Friday, July 31, 2009

EMBARRASSING MEDICAL EXAMS


1. A man comes into the ER and yells . . ...' My wife's going to have her baby in the cab.' I grabbed my stuff, rushed out to the cab, lifted the lady's dress and began to take off her underwear. Suddenly I noticed that there were several cabs and I was in the wrong one. Submitted by Dr. Mark MacDonald, San Francisco


2. At the beginning of my shift I placed a stethoscope on an elderly and slightly deaf female patient's anterior chest wall. 'Big breaths,'. . . I instructed.'Yes, they used to be,'. . .replied the patient.Submitted by Dr. Richard Byrnes, Seattle, WA


3. One day I had to be the bearer of bad news when I told a wife that her husband had died of a massive myocardial infarct. Not more than five minutes later, I heard her reporting to the rest of the family that he had died of a 'massive internal fart.' Submitted by Dr. Susan Steinberg


4. During a patient's two week follow-up appointment with his cardiologist, he informed me, his doctor, that he was having trouble with one of his medications. ' Which one ?'. . . I asked. 'The patch... The Nurse told me to put on a new one every six hours and now I'm runningout of places to put it !' I had him quickly undress and discovered what I hoped I wouldn't see. Yes, the man had over fifty patches on his body! Now, the instructions include removal of the old patch before applying a new one. Submitted b y Dr. Rebecca St. Clair, Norfolk, VA


5. While acquainting myself w ith a new elderly patient, I asked, 'How long have you been bedridden?' After a look of complete confusion she answered . . .' Why, not for about twenty years - when my husband was alive.' Submitted by Dr. Steven Swanson, Corvallis, OR


6. I was performing rounds at the hospital one morning and while checking up on a man I asked . . .' So how's your breakfast this morning?'' It's very good except for the Kentucky Jelly. I can't seem to get used to the taste.'. .. Bob replied. I then asked to see the jelly and Bob produced a foil packet labeled 'KY Jelly..' Submitted by Dr. Leonard Kransdorf, Detroit,


7. A nurse was on duty in the Emergency Room when a young woman with purple hair styled into a punk rocker Mohawk, sporting a variety of tattoos, and wearing strange clothing, entered . . . It was quickly determined that the patient had acute appendicitis, so she was scheduled for immediate surgery.. When she was completely disrobed on the operating table, the staff noticed that her pubic hair had been dyed green and above it there was a tattoo that read . .. .' Keep off the grass.' Once the surgery was completed, the surgeon wrote a short note on the patient's dressing, which said 'Sorry . . . had to mow the lawn.' Submitted by RN no name


AND FINALLY!! ! . . . . .. . . . . .. .. . . . ..
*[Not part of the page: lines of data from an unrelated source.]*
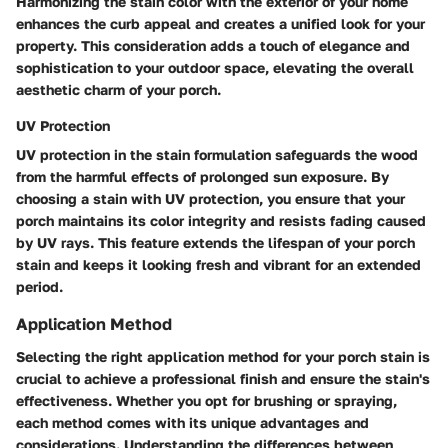
Harmonizing the stain color with the exterior of your home
enhances the curb appeal and creates a unified look for your
property. This consideration adds a touch of elegance and
sophistication to your outdoor space, elevating the overall
aesthetic charm of your porch.
UV Protection
UV protection in the stain formulation safeguards the wood
from the harmful effects of prolonged sun exposure. By
choosing a stain with UV protection, you ensure that your
porch maintains its color integrity and resists fading caused
by UV rays. This feature extends the lifespan of your porch
stain and keeps it looking fresh and vibrant for an extended
period.
Application Method
Selecting the right application method for your porch stain is
crucial to achieve a professional finish and ensure the stain's
effectiveness. Whether you opt for brushing or spraying,
each method comes with its unique advantages and
considerations. Understanding the differences between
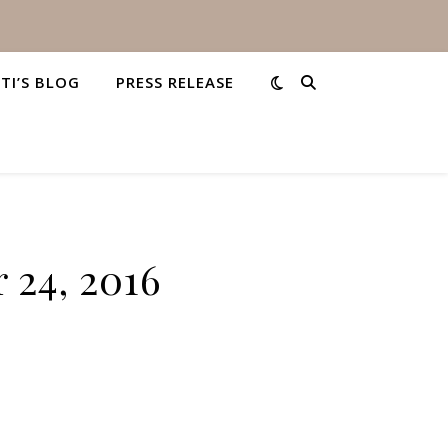
STI’S BLOG
PRESS RELEASE
 24, 2016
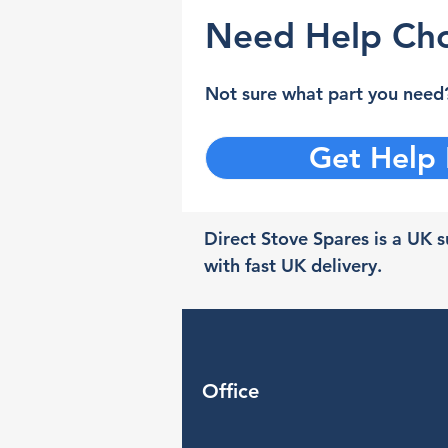
Need Help Cho
Not sure what part you need?
Get Help
Direct Stove Spares is a UK su
with fast UK delivery.
Office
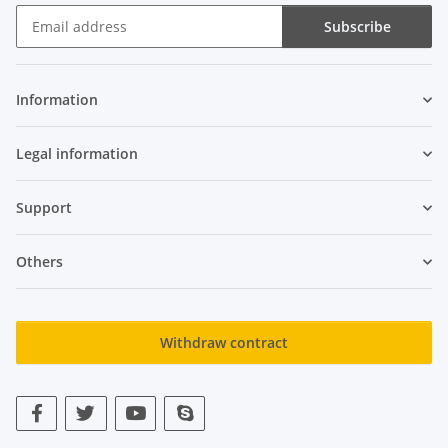
Subscribe
Newsletter Subscribe
Information
Legal information
Support
Others
Withdraw contract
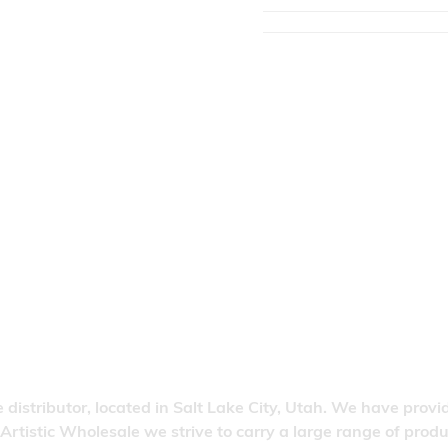
 distributor, located in Salt Lake City, Utah. We have provi
 Artistic Wholesale we strive to carry a large range of pro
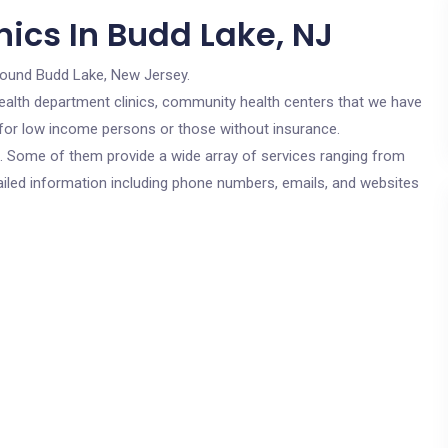
ics In Budd Lake, NJ
round Budd Lake, New Jersey.
c health department clinics, community health centers that we have
e for low income persons or those without insurance.
cs. Some of them provide a wide array of services ranging from
ailed information including phone numbers, emails, and websites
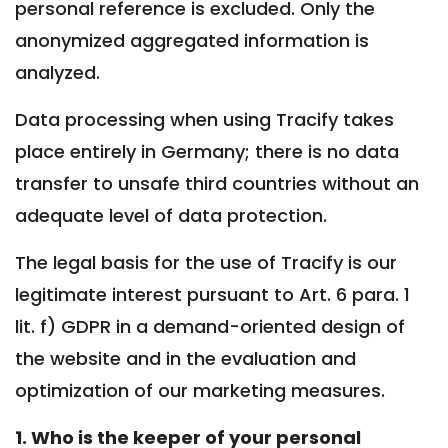
personal reference is excluded. Only the
anonymized aggregated information is
analyzed.
Data processing when using Tracify takes
place entirely in Germany; there is no data
transfer to unsafe third countries without an
adequate level of data protection.
The legal basis for the use of Tracify is our
legitimate interest pursuant to Art. 6 para. 1
lit. f) GDPR in a demand-oriented design of
the website and in the evaluation and
optimization of our marketing measures.
1. Who is the keeper of your personal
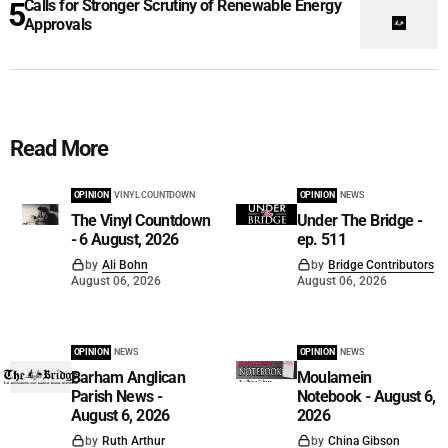
Calls for Stronger Scrutiny of Renewable Energy
Approvals
Read More
OPINION
VINYL COUNTDOWN
OPINION
NEWS
The Vinyl Countdown
Under The Bridge -
- 6 August, 2026
ep. 511
by
Ali Bohn
by
Bridge Contributors
August 06, 2026
August 06, 2026
OPINION
NEWS
OPINION
NEWS
Barham Anglican
Moulamein
Parish News -
Notebook - August 6,
August 6, 2026
2026
by
Ruth Arthur
by
China Gibson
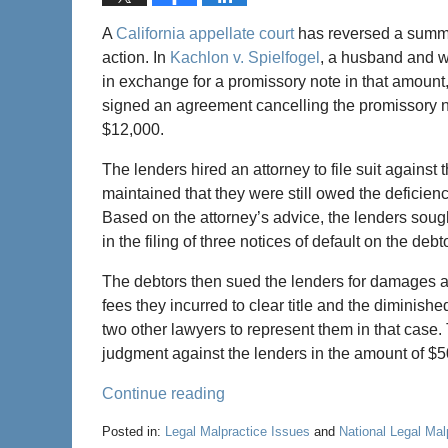
A
California appellate court
has reversed a summar
action. In
Kachlon v. Spielfogel
, a husband and w
in exchange for a promissory note in that amount,
signed an agreement cancelling the promissory n
$12,000.
The lenders hired an attorney to file suit against
maintained that they were still owed the deficien
Based on the attorney’s advice, the lenders sough
in the filing of three notices of default on the debt
The debtors then sued the lenders for damages ar
fees they incurred to clear title and the diminishe
two other lawyers to represent them in that case. T
judgment against the lenders in the amount of $
Continue reading
Posted in:
Legal Malpractice Issues
and
National Legal Ma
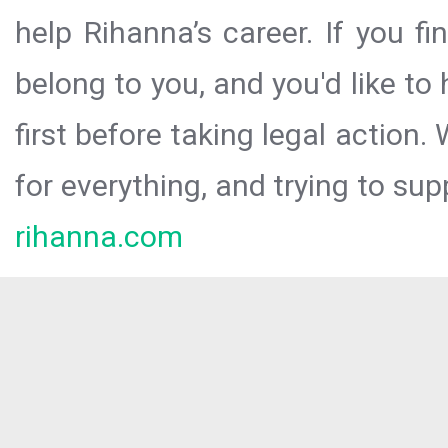
help Rihanna’s career. If you f
belong to you, and you'd like t
first before taking legal action.
for everything, and trying to sup
rihanna.com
8. As a new, young MD doing his residency in OB. I was quite embarrassed when performing female pelvic exams... To cover my embarrassment I had unconsciously formed a habit of whistling softly. The middle-aged lady upon whom I was performing this exam suddenly burst out laughing and further embarrassing me. I looked up from my work and sheepishly said. . . ' I'm sorry. Was I tickling you?' She replied with tears running down her cheeks from laughing so hard . . .. ' No doctor but the song you were whistling was . . . ' I wish I was an Oscar Meyer Wiener.' ' Dr. wouldn't submit his name...

10 comments:

Danny said...

Hillarious, this made my day. Thanks for sharing!

Thom said...

OMG...I'm rolling in laughter here. These are awesome :) Happy Positive Day, 2009 Aloha :)

Lance said...

Excellent, all of them!

fasthair said...

Mr. Baron: Just too funny. I LOL more then once reading these gems! Made my Friday afternooon.

fasthair

ellievellie said...

I these real stories? - the first one must be a real joke - some of them may be real stories

Peter (Worldman): said...

Great, simply great. And ti shows that doctors are simple human being like us all. So is my actual doctor. My previous ones all thought they were God.

Mr. Motorcycle said...

Those are great! I particularly liked the first one!

Mediterranean kiwi said...

thanks for the jokes - it's enough for one a day to crack them up at the office

MeanDonnaJean said...

Now THAT'S some good stuff! Wish I had me some good "war stories" to tell, but workin' for an attorney/CPA/professor, trust me.....they are much too few 'n far between.

Hell, I can't even think of ONE.

George said...

Thanks for getting my Saturday morning off to a good start!